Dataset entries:
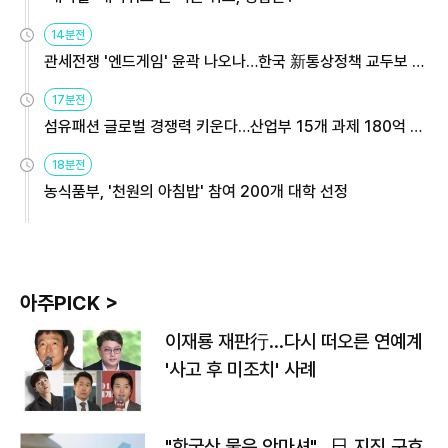
14분전
관세전쟁 '엔드게임' 윤곽 나오나…한국 新통상정책 교두보 활
용해야
17분전
섬유패션 글로벌 경쟁력 키운다…산업부 15개 과제 180억 지
원
18분전
농식품부, '천원의 아침밥' 참여 200개 대학 선정
아주PICK >
이재룡 재판行…다시 떠오른 연예계
'사고 후 미조치' 사례
"한국산 물은 안마셔"…日 지진 구호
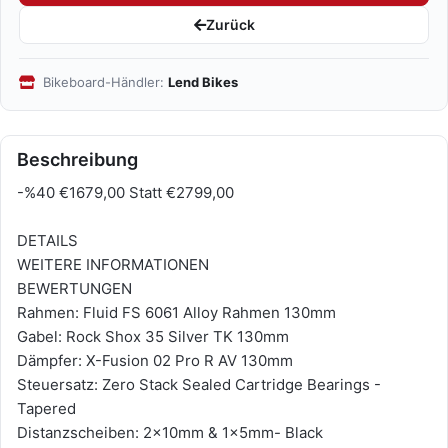
Zurück
Bikeboard-Händler:
Lend Bikes
Beschreibung
-%40 €1679,00 Statt €2799,00
DETAILS
WEITERE INFORMATIONEN
BEWERTUNGEN
Rahmen: Fluid FS 6061 Alloy Rahmen 130mm
Gabel: Rock Shox 35 Silver TK 130mm
Dämpfer: X-Fusion 02 Pro R AV 130mm
Steuersatz: Zero Stack Sealed Cartridge Bearings -
Tapered
Distanzscheiben: 2x10mm & 1x5mm- Black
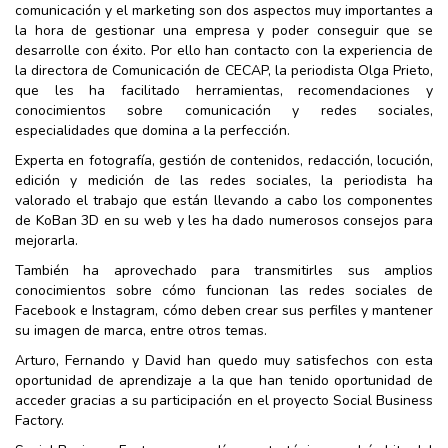
comunicación y el marketing son dos aspectos muy importantes a
la hora de gestionar una empresa y poder conseguir que se
desarrolle con éxito. Por ello han contacto con la experiencia de
la directora de Comunicación de CECAP, la periodista Olga Prieto,
que les ha facilitado herramientas, recomendaciones y
conocimientos sobre comunicación y redes sociales,
especialidades que domina a la perfección.
Experta en fotografía, gestión de contenidos, redacción, locución,
edición y medición de las redes sociales, la periodista ha
valorado el trabajo que están llevando a cabo los componentes
de KoBan 3D en su web y les ha dado numerosos consejos para
mejorarla.
También ha aprovechado para transmitirles sus amplios
conocimientos sobre cómo funcionan las redes sociales de
Facebook e Instagram, cómo deben crear sus perfiles y mantener
su imagen de marca, entre otros temas.
Arturo, Fernando y David han quedo muy satisfechos con esta
oportunidad de aprendizaje a la que han tenido oportunidad de
acceder gracias a su participación en el proyecto Social Business
Factory.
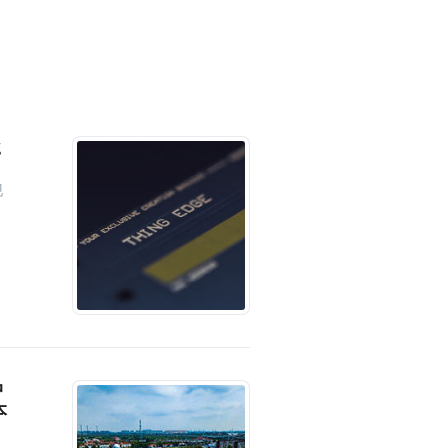
g
现
中
本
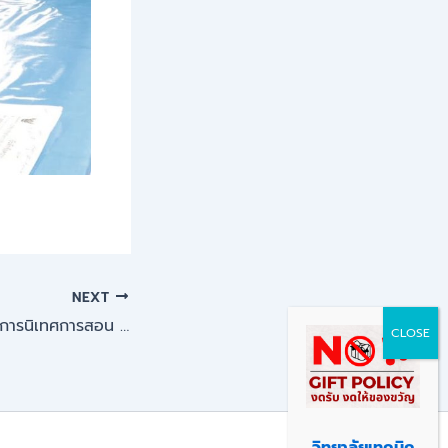
NEXT
การประชุมคณะกรรมการนิเทศการสอน ภาคเรียนที่ 1 ปีการศึกษา 2569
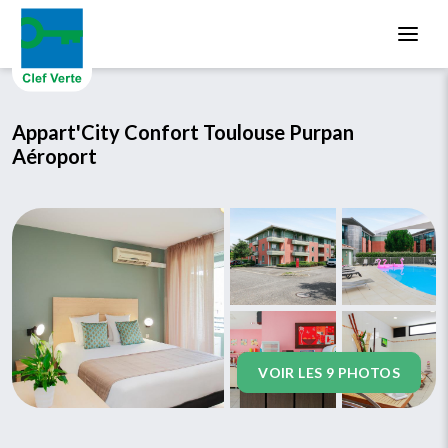
Aller au contenu principal
Appart'City Confort Toulouse Purpan
Aéroport
VOIR LES 9 PHOTOS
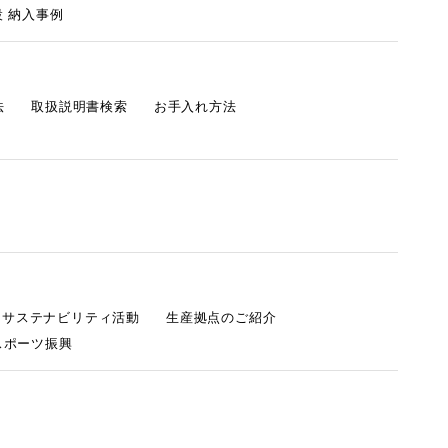
 納入事例
法
取扱説明書検索
お手入れ方法
s サステナビリティ活動
生産拠点のご紹介
スポーツ振興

__PROBLEM REQUIREMENTS__
The word "para" occurs on some lines of the data. Give the number of those lines only.

__RESULT__
2